TASK STATEMENT:
Show each line of the entries below in which the word "dari" appears.

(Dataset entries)

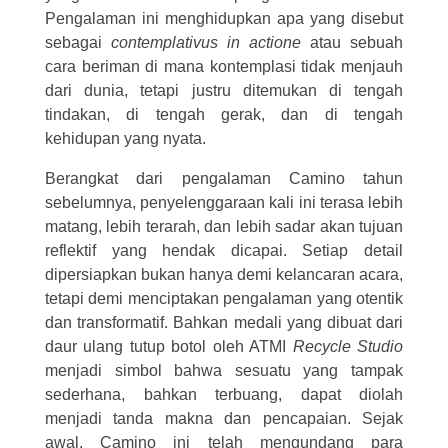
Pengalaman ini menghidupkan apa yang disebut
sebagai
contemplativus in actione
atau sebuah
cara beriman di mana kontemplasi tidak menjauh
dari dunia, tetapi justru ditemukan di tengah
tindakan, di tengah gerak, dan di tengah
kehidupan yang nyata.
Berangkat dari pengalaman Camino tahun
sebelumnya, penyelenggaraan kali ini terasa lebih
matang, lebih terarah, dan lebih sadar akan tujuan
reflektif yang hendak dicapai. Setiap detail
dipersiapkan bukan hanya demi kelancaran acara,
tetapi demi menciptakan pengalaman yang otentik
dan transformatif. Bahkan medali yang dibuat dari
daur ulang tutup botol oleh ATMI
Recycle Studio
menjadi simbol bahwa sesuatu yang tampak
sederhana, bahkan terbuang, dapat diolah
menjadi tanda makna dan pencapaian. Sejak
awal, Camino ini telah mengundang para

* * *

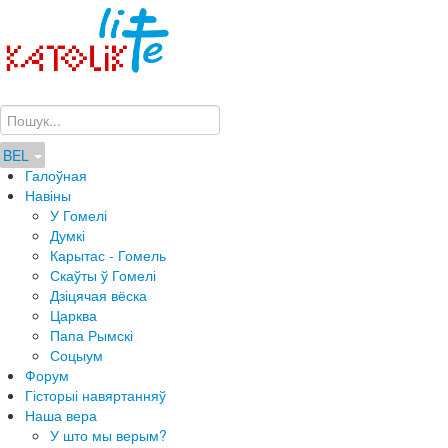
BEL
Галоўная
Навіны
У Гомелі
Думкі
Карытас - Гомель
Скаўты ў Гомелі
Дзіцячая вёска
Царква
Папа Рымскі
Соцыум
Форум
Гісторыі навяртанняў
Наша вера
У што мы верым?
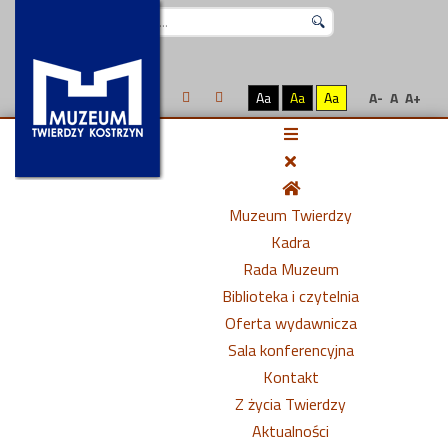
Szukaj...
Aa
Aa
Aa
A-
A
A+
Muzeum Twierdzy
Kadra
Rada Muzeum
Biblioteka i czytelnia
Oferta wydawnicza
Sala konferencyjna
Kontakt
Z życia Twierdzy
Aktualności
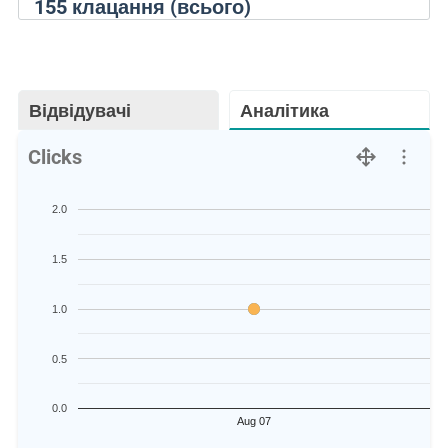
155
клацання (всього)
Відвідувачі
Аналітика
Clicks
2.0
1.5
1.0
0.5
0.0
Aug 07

WRITTEN SOLUTION:
dari dunia, tetapi justru ditemukan di tengah
Berangkat dari pengalaman Camino tahun
dan transformatif. Bahkan medali yang dibuat dari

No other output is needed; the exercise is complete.